Sentencepiece is a less common, but very beautiful strategy for subword tokenization. While conceptually similar to BPE, it strays from the eager encoding strategy to allow it to achieve higher quality tokenization and reduce error induced by location-dependence seen in BPE. The main difference is how Sentencepiece views ambiguity in character grouping, seeing it as a source of regularization for downstream models during training, as well as its use of a simple language model to evaluate the most likely character groupings instead of eagerly picking the longest recognized string like BPE does. This results in very high quality tokenization, but comes at great cost to performance, at times making it the slowest part of an NLP pipeline. While the assumption of ambiguity in tokenization seems natural, it appears the performance trade-off is not worth it, as Google itself opted not to use this strategy in their BERT language model.

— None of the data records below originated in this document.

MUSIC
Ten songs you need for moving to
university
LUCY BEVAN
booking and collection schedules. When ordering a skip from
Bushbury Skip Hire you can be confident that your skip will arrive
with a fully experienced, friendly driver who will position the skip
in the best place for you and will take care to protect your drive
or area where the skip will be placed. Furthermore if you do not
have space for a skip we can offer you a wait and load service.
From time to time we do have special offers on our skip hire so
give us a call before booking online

After discussing these different options, there are some tempting similarities. If we squint a little, all of these subword tokenization strategies seem to share a common framework for understanding and transforming sequential data:

  1. Generate n-grams: scanning over your data and looking at every 1-to-N length group of characters.
  2. Count these n-grams, generally requiring regular vocab pruning to avoid out-of-memory issues.
  3. After counting n-grams from a large amount of in-domain sequential data (like text), n-grams are scored, and the highest scoring n-grams are exported as a vocabulary defining all the recognized groups of characters.
  4. To encode, a tokenizer then uses this vocabulary to pick the most informative character groupings, emitting those groups as tokens.

Different subword tokenization strategies change this in subtle ways - BPE scores tokens simply with their count, and uses eager encoding, while character tokenization simple has a max n-gram size of 1. This strategy sounds strikingly similar to phrase extraction using collocation, which counts word n-grams, scores them, and exports a model in similar fashion, except the sequence items are words instead of characters. And it turns out, using a phrase extraction library, you can learn an effective BPE vocabulary for languages like Japanese which aren’t whitespace separated by simply changing the word-regex to single characters, helping give this connection some credibility.

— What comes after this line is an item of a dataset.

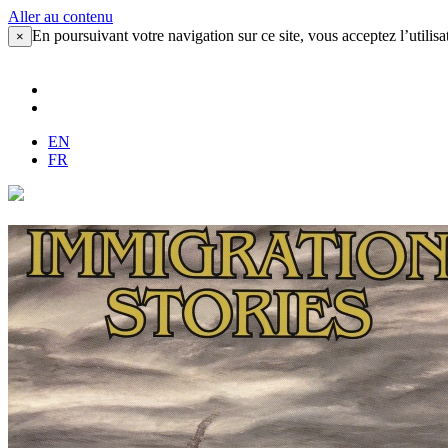
Aller au contenu
En poursuivant votre navigation sur ce site, vous acceptez l’utilisa
×
EN
FR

A finding like this begs the question - should BPE have a more intelligent scoring phase when choosing its vocab from n-gram counts? Mutual information as a scoring function was very valuable in achieving better phrase extraction, and it seems that it would be useful here as well. And even more than that, is there an abstract tokenizer we can define that fulfills each of these strategies and more via hyperparameters like n-gram length, scoring strategy, etc? Could this abstract tokenizer have a common implementation across platforms like Tensorflow, PyTorch, the web, etc?

These are questions that deserve real research, as tokenization choices still feel relatively arbitrary relative to other choices in ML pipelines relative to their impact on performance. Hopefully this post has provided some insight into modern tokenization techniques, and inspires more work into intelligent tokenization of messy data!